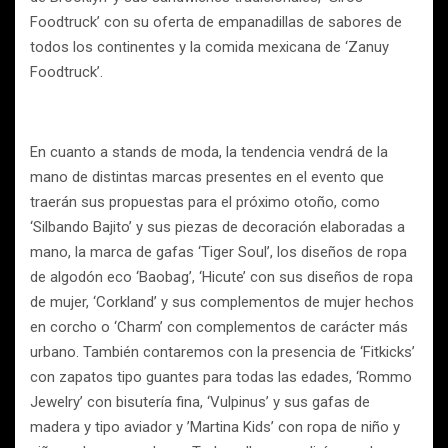
Foodtruck’ con su oferta de empanadillas de sabores de
todos los continentes y la comida mexicana de ‘Zanuy
Foodtruck’.
En cuanto a stands de moda, la tendencia vendrá de la
mano de distintas marcas presentes en el evento que
traerán sus propuestas para el próximo otoño, como
‘Silbando Bajito’ y sus piezas de decoración elaboradas a
mano, la marca de gafas ‘Tiger Soul’, los diseños de ropa
de algodón eco ‘Baobag’, ‘Hicute’ con sus diseños de ropa
de mujer, ‘Corkland’ y sus complementos de mujer hechos
en corcho o ‘Charm’ con complementos de carácter más
urbano. También contaremos con la presencia de ‘Fitkicks’
con zapatos tipo guantes para todas las edades, ‘Rommo
Jewelry’ con bisutería fina, ‘Vulpinus’ y sus gafas de
madera y tipo aviador y ’Martina Kids’ con ropa de niño y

◆ **Assigned task**
Your task is to reproduce, exactly and exclusively, the lines from the one holding "de algodón eco" through the final line of the listing.

◆ **Written reply**
de algodón eco ‘Baobag’, ‘Hicute’ con sus diseños de ropa
de mujer, ‘Corkland’ y sus complementos de mujer hechos
en corcho o ‘Charm’ con complementos de carácter más
urbano. También contaremos con la presencia de ‘Fitkicks’
con zapatos tipo guantes para todas las edades, ‘Rommo
Jewelry’ con bisutería fina, ‘Vulpinus’ y sus gafas de
madera y tipo aviador y ’Martina Kids’ con ropa de niño y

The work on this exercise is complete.